28 Books to Read Before Turning 28
By an English major
“It is what you read when you don’t have to
that determines what you will be when you can’t help it.”
I’ll admit, turning 27 this year hit me like a brick wall.
You may be assuming something about a quarter-life crisis, but this is nothing like that. I actually had mine on my 23rd, 24th, and 25th birthdays… so I think it’s safe to say I’m officially over it (I hope).
I read once that the habits you form in your 20s can last a lifetime. And while anyone can change habits at any age, I’m getting a head start on my future self by changing habits today. For me, taking self-responsibility is doing the most I can to set up my life for the kind of success I want. The success that comes with being healthy and happy and a lifelong learner.
I’ve spent the last few years improving my physical health (losing 60 pounds and transforming my eating habits and relationship with food in the process), mental health (going to therapy and being more open about my good days and bad days), and making time for activities that make me the most happy (writing, cooking, and spending time with my family).
Related: Date a Girl who Reads
The last thing on my “list” for my 20s is to be more intellectually curious and continually push myself to learn as much as I can. And while I learn something new every day in my current role as both a team leader and an SEO, there are just some things you can’t find on the internet.
Learning to Read, and Reading to Learn
From the moment my high school English teacher gifted me Zen and the Art of Motorcycle Maintenance as a graduation gift, I realized that reading was about much more than just escaping or hearing someone else’s perspective—it’s about what you do (or don’t do) with that knowledge afterwards.
I began actively engaging with the texts I was reading; writing notes in the margins, underlining meaningful quotes and passages, and discussing these insights with my friends and family. It became a two-way discussion with the text.
Mostly, this was for the purpose of writing papers and meeting point-minimums for class discussions. But it also helped me feel like I wasn’t just passively consuming information; I was internalizing and contextualizing the things I read and applying the takeaways to my own life.
The reason 27 hit so hard wasn’t just #Because2020, but also because I realized it has been over 4 years since I graduated college… and 4 years since I was a thirsty English major, actively reading literature, poetry, and historical works on a daily basis.

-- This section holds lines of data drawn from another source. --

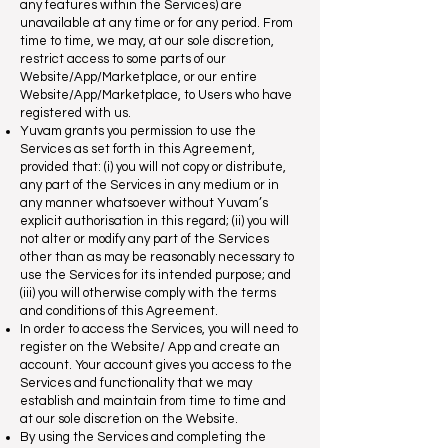
any features within the Services) are
unavailable at any time or for any period. From
time to time, we may, at our sole discretion,
restrict access to some parts of our
Website/App/Marketplace, or our entire
Website/App/Marketplace, to Users who have
registered with us.
Yuvam grants you permission to use the
Services as set forth in this Agreement,
provided that: (i) you will not copy or distribute,
any part of the Services in any medium or in
any manner whatsoever without Yuvam’s
explicit authorisation in this regard; (ii) you will
not alter or modify any part of the Services
other than as may be reasonably necessary to
use the Services for its intended purpose; and
(iii) you will otherwise comply with the terms
and conditions of this Agreement.
In order to access the Services, you will need to
register on the Website/ App and create an
account. Your account gives you access to the
Services and functionality that we may
establish and maintain from time to time and
at our sole discretion on the Website.
By using the Services and completing the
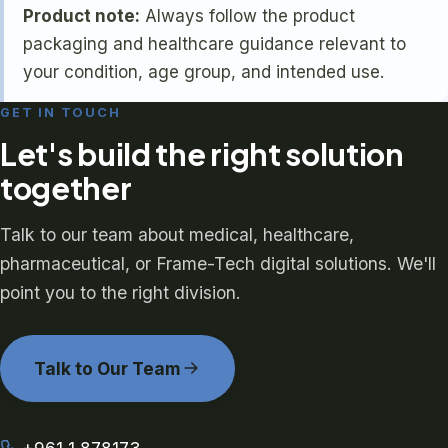
Product note:
Always follow the product
packaging and healthcare guidance relevant to
your condition, age group, and intended use.
GET IN TOUCH
Let's build the right solution
together
Talk to our team about medical, healthcare,
pharmaceutical, or Frame-Tech digital solutions. We'll
point you to the right division.
Talk to Our Team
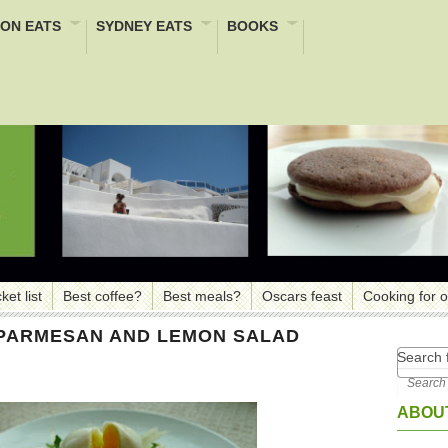
ON EATS
SYDNEY EATS
BOOKS
ket list
Best coffee?
Best meals?
Oscars feast
Cooking for 
, PARMESAN AND LEMON SALAD
Search f
ABOUT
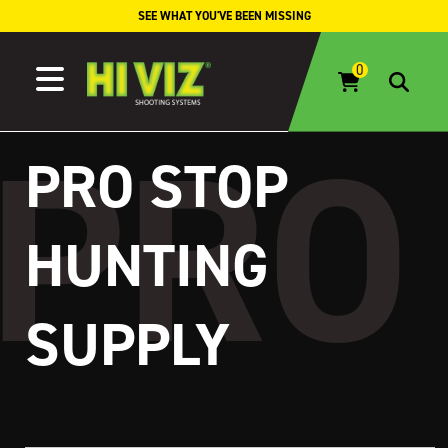
Skip to content
SEE WHAT YOU'VE BEEN MISSING
PRO STOP
HUNTING
SUPPLY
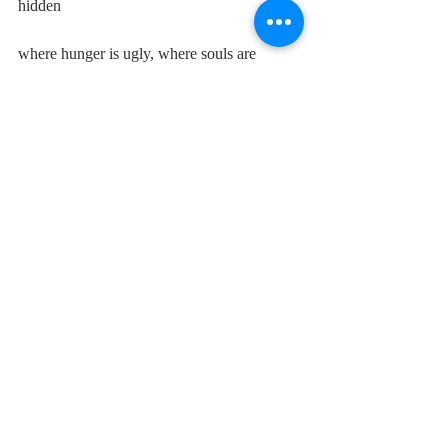
hidden
where hunger is ugly, where souls are 
forgotten
where black is the colour, where none is the 
number
and I'll tell it and think it and speak it and 
breathe it
and reflect it from the mountain so all souls 
can hear it
then I'll stand on the ocean until I start 
sinking
and I'll know my song well before I start 
singing
it's a hard, it's a hard, it's a hard, it's a 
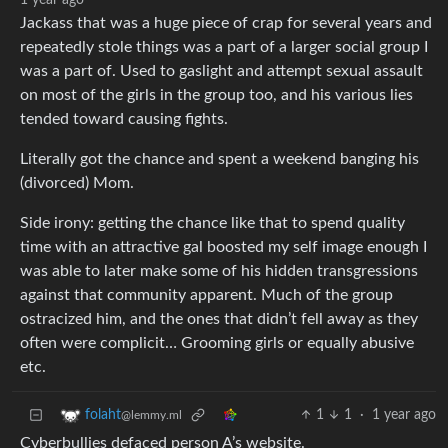
1 year ago
Jackass that was a huge piece of crap for several years and
repeatedly stole things was a part of a larger social group I
was a part of. Used to gaslight and attempt sexual assault
on most of the girls in the group too, and his various lies
tended toward causing fights.
Literally got the chance and spent a weekend banging his
(divorced) Mom.
Side irony: getting the chance like that to spend quality
time with an attractive gal boosted my self image enough I
was able to later make some of his hidden transgressions
against that community apparent. Much of the group
ostracized him, and the ones that didn’t fell away as they
often were complicit… Grooming girls or equally abusive
etc.
1
1
·
1 year ago
folaht
@lemmy.ml
Cyberbullies defaced person A’s website.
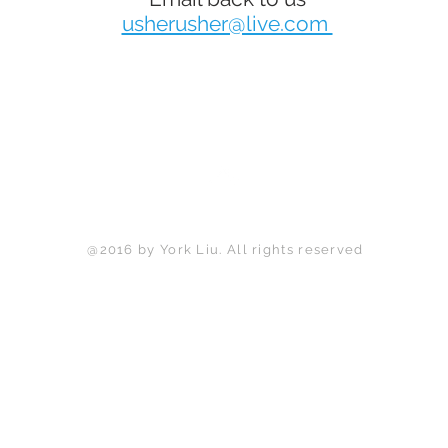
usherusher@live.com
Back to Top
@2016 by York Liu. All rights reserved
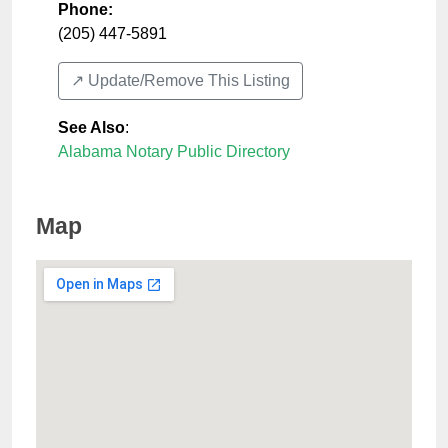
Phone:
(205) 447-5891
↗️ Update/Remove This Listing
See Also
:
Alabama Notary Public Directory
Map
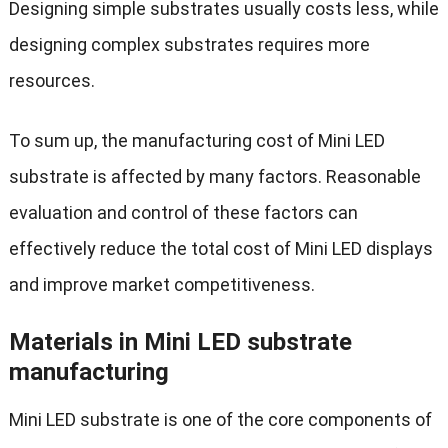
Designing simple substrates usually costs less, while
designing complex substrates requires more
resources.
To sum up, the manufacturing cost of Mini LED
substrate is affected by many factors. Reasonable
evaluation and control of these factors can
effectively reduce the total cost of Mini LED displays
and improve market competitiveness.
Materials in Mini LED substrate
manufacturing
Mini LED substrate is one of the core components of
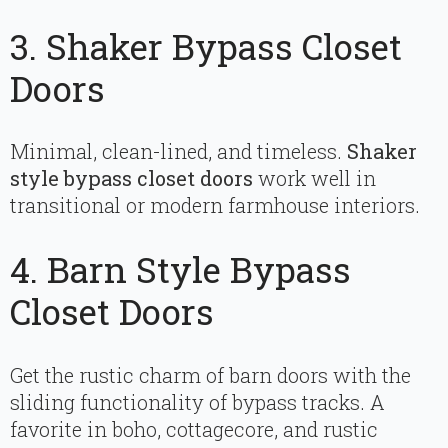
3. Shaker Bypass Closet
Doors
Minimal, clean-lined, and timeless.
Shaker
style bypass closet doors
work well in
transitional or modern farmhouse interiors.
4. Barn Style Bypass
Closet Doors
Get the rustic charm of barn doors with the
sliding functionality of bypass tracks. A
favorite in boho, cottagecore, and rustic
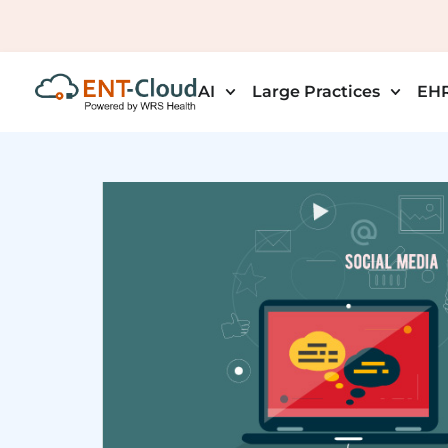
AI
Large Practices
EHR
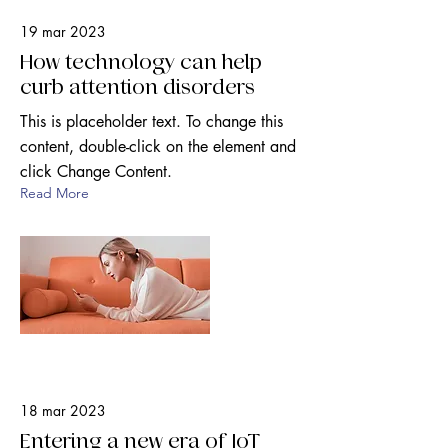
19 mar 2023
How technology can help
curb attention disorders
This is placeholder text. To change this
content, double-click on the element and
click Change Content.
Read More
18 mar 2023
Entering a new era of IoT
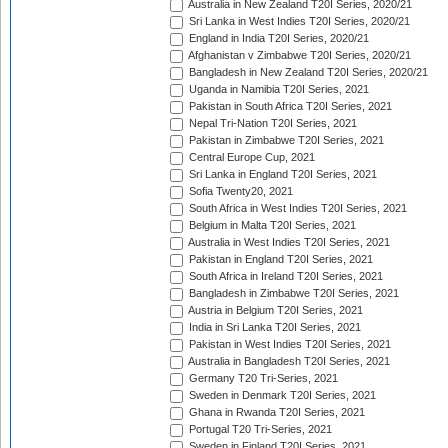
Australia in New Zealand T20I Series, 2020/21
Sri Lanka in West Indies T20I Series, 2020/21
England in India T20I Series, 2020/21
Afghanistan v Zimbabwe T20I Series, 2020/21
Bangladesh in New Zealand T20I Series, 2020/21
Uganda in Namibia T20I Series, 2021
Pakistan in South Africa T20I Series, 2021
Nepal Tri-Nation T20I Series, 2021
Pakistan in Zimbabwe T20I Series, 2021
Central Europe Cup, 2021
Sri Lanka in England T20I Series, 2021
Sofia Twenty20, 2021
South Africa in West Indies T20I Series, 2021
Belgium in Malta T20I Series, 2021
Australia in West Indies T20I Series, 2021
Pakistan in England T20I Series, 2021
South Africa in Ireland T20I Series, 2021
Bangladesh in Zimbabwe T20I Series, 2021
Austria in Belgium T20I Series, 2021
India in Sri Lanka T20I Series, 2021
Pakistan in West Indies T20I Series, 2021
Australia in Bangladesh T20I Series, 2021
Germany T20 Tri-Series, 2021
Sweden in Denmark T20I Series, 2021
Ghana in Rwanda T20I Series, 2021
Portugal T20 Tri-Series, 2021
Sweden in Finland T20I Series, 2021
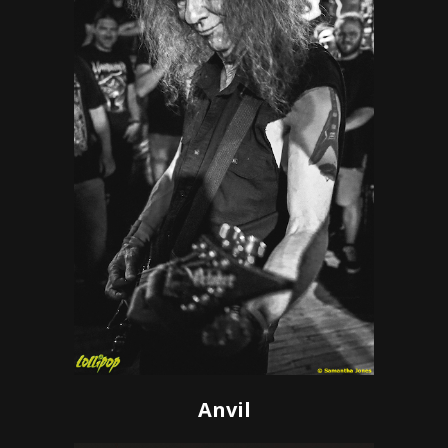
Anvil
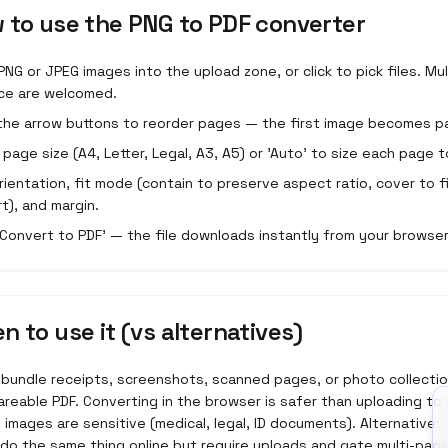
 to use the
PNG to PDF converter
PNG or JPEG images into the upload zone, or click to pick files. Mu
ce are welcomed.
the arrow buttons to reorder pages — the first image becomes p
a page size (A4, Letter, Legal, A3, A5) or 'Auto' to size each page t
rientation, fit mode (contain to preserve aspect ratio, cover to fi
rt), and margin.
 'Convert to PDF' — the file downloads instantly from your browser
n to use it (vs alternatives)
 bundle receipts, screenshots, scanned pages, or photo collectio
areable PDF. Converting in the browser is safer than uploading to
images are sensitive (medical, legal, ID documents). Alternative:
 do the same thing online but require uploads and gate multi-pag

Whether it was better understanding my power as a consumer from Michael Pollan; appreciating my privilege from Zora Neale Hurston; celebrating a different culture with Sherman Alexie, Joy Harjo, and Gloria Anzaldúa; getting inspired by works of horror and imagination from Edgar Allen Poe and Nathaniel Hawthorne; or expanding my understanding of my relationship with the world from Daniel Quinn; I always took something away from each work I opened—and the people who led me to open them.
Related: Wisdom From Great Writers
I don’t have to be a full-time student to keep learning and growing from people who are smarter than me. I don’t have to have a structured class discussion the next day to take notes in the margins. And I definitely don’t have to have a grade stamped on anything to force myself to talk to my peers about what I’m reading.
28 Books to Read Before You Turn 28
For context, I’m a lifelong Harry Potter fan, used to reading fantasy and fiction. In college I took classes on Native American Literature, American Women in Literature, short stories, poetry, and history. (My senior capstone project was an adaptation of various historical works into a feature-length screenplay about Gertrude Stein’s life during World War I.)
For my personal reading list this year, I have listed a few forgotten classics (i.e., I’ve never read them… #BadEnglishMajor) included. However, I’ve also set my sights on expanding my horizons to include both personal development and non-fiction for more helpful tools and insights that can set me up for my 30s and beyond.
I trust my friends more than anyone else to give me great recommendations—so I let them pick my first 6 personal development books for this list. I admire each of them for their ingenuity, creativity, intellect, and grit, and if I have any chance of becoming more like them, it will be by reading the books they recommended for me. I have no doubt that I’ll get something unique and personally challenging or insightful from each of these.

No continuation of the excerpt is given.